Corn use is expected to exceed production! Ethanol use is projected to increase by about one billion bushels in the coming year. But feed and residual use is expected to decline as livestock producers adjust to high feed cost and increased distillers grains offset some corn feed use. Exports are also expected to decline as increased world wheat and other feedgrain production offsets some of the foreign demand for US corn. In spite of the decreased feed and export use, corn use is expected to total 12.760 billion bushels. This will draw down carryover supplies and 2008-09 ending corn stocks are expected to be only 763 million bushels. Tight supplies usually mean higher prices and the USDA's forecast is for 2008-09 corn prices to range from $5.00 to $6.00 per bushel.

Is it time to add to corn sales? This market is filled with uncertainty. The USDA's estimates are just that — estimates! Will acreage be higher or lower? How much impact will the later planting have on yields and production? There is no room in these estimates for a summer drought or an early frost that might reduce production. What about demand? Will feed use decline that much? Energy prices, foreign crop production, the value of the dollar, economic conditions or any of a number of other factors could result in more or less corn use.

Although there is considerable risk, profits depend on making profitable sales decisions. Consider the following to help decide whether to add to corn sales.

  • New crop December 2008 corn futures prices are near the record highs set following the reports. It is seldom a mistake to make sales near contract or record highs.
  • Many Missouri new crop corn bids are in the upper one-half or near the top of the USDA's forecasted price range if the elevators are offering cash contracts. Although higher prices are certainly possible, cash prices in the upper one-half of the forecast price range usually represent pricing opportunities.
  • Is upside potential limited? This is difficult to answer, even though prices are near record highs, but the trend is up and tight supplies suggest that upside potential does exist. However, in spite of the price positive supply/demand estimates and, after setting new highs, corn prices have slipped somewhat and it is possible that most of the potential bullish news is already factored into prices.
  • When prices are near record highs, there is considerable downside price risk.
  • The seasonal trend is for lower prices. Historically, unless serious production problems develop, new crop corn prices offered in May are usually higher than the prices offered at harvest time.
  • These prices generate favorable returns.

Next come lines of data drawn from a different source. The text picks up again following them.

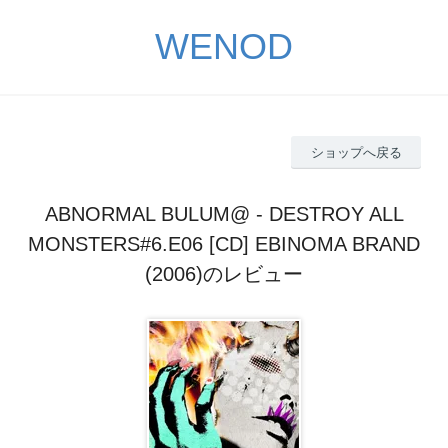
WENOD
ショップへ戻る
ABNORMAL BULUM@ - DESTROY ALL
MONSTERS#6.E06 [CD] EBINOMA BRAND
(2006)のレビュー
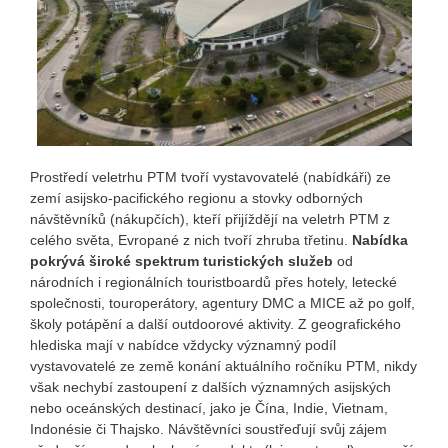
Prostředí veletrhu PTM tvoří vystavovatelé (nabídkáři) ze
zemí asijsko-pacifického regionu a stovky odborných
návštěvníků (nákupčích), kteří přijíždějí na veletrh PTM z
celého světa, Evropané z nich tvoří zhruba třetinu.
Nabídka
pokrývá široké spektrum turistických služeb
od
národních i regionálních touristboardů přes hotely, letecké
společnosti, touroperátory, agentury DMC a MICE až po golf,
školy potápění a další outdoorové aktivity. Z geografického
hlediska mají v nabídce vždycky významný podíl
vystavovatelé ze země konání aktuálního ročníku PTM, nikdy
však nechybí zastoupení z dalších významných asijských
nebo oceánských destinací, jako je Čína, Indie, Vietnam,
Indonésie či Thajsko. Návštěvníci soustřeďují svůj zájem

Although soybean acreage and production is expected to increase, supplies will remain tight. The USDA used the March 31 intended soybean planting acreage of 74.8 million acres, which is up 18 percent or 11.2 million acres from last year. Assuming harvested acreage of 73.8 million acres and trendline yields of 42.1 bpa, 2008 soybean production should total 3.105 billion bushels. This is up significantly from last year's production of 2.585 billion bushels. However, last year's (2007) production was supplemented by record beginning stocks of 574 million bushels. Strong soybean use is using up the 2007 production of corn and depleting carryover supplies, which are now projected to be only 145 million bushels.

Soybean use for 2008-09 is expected to remain strong, totaling 3.073 billion bushels. This is almost as much as is expected to be produced and ending stocks are projected to increase only to 185 million bushels. This will likely support 2008-09 soybean prices, which the USDA forecasts to range from $10.50 to $12.00 per bushel.

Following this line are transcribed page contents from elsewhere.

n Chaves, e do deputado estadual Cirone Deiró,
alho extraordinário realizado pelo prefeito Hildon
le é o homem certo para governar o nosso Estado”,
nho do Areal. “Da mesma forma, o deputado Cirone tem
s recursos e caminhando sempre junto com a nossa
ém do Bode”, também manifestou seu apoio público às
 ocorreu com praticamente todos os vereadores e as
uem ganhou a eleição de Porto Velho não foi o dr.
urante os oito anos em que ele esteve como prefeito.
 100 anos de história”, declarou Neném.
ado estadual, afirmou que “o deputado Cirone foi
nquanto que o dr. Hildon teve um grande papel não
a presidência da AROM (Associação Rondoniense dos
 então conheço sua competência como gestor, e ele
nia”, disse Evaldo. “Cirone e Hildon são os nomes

How are soybean sales decisions influenced by current supply/demand estimates? As corn planting delays have occurred, there is less concern that planned soybean acres will be shifted back to corn production. While delays in planting soybeans may become a production concern, at this time it is much less of a worry than for corn. However, serious summer dryness or an early frost would also impact soybean production, similar to corn. A large number of factors (energy prices, dollar value, economic conditions, etc.) could also cause soybean demand to move up or down.

While there is considerable risk, consider some of the following in deciding whether to add to soybean sales.

  • Soybean futures pries are more than one dollar off of their record highs posted in early March. But current prices have retraced more than two dollars of the decline from those highs and are at historically high price levels.
  • Missouri new crop soybean bids, where available, are generally in the upper half of the USDA's forecast price range.
  • Higher prices may be possible. The USDA's supply/demand estimates resulted in tighter 2008-09 ending stocks than many expected.
  • At these prices, although higher prices could occur, , significant downside risk exists, especially if corn planting delays result in more soybean acres or if use is less than expected. South American competition could also pressure prices upward.
  • The seasonal trend is down. Harvest time soybean prices are typically lower than those offered in May.
  • Current prices offer favorable returns.

Adding to sales is not an easy decision. Considerable production and price uncertainty exists. The decision is also complicated by the unavailability of cash contracts at some locations. This means some sales may require the use of options that are expensive, or futures contracts that carry the risk of significant margin requirements. The decision may also depend upon how many new crop sales have already been made. However, the USDA's projections provide a look at new crop fundamentals and should be considered as a part of the marketing planning process for capturing new crop pricing opportunities.